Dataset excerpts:
-------------------------
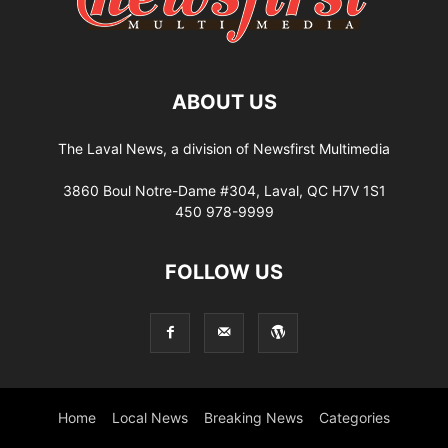
ABOUT US
The Laval News, a division of Newsfirst Multimedia
3860 Boul Notre-Dame #304, Laval, QC H7V 1S1
450 978-9999
FOLLOW US
Home
Local News
Breaking News
Categories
-------------------------
Using the entries above, return each line that includes the word "News".

■ **Result of this exercise**
The Laval News, a division of Newsfirst Multimedia
Local News
Breaking News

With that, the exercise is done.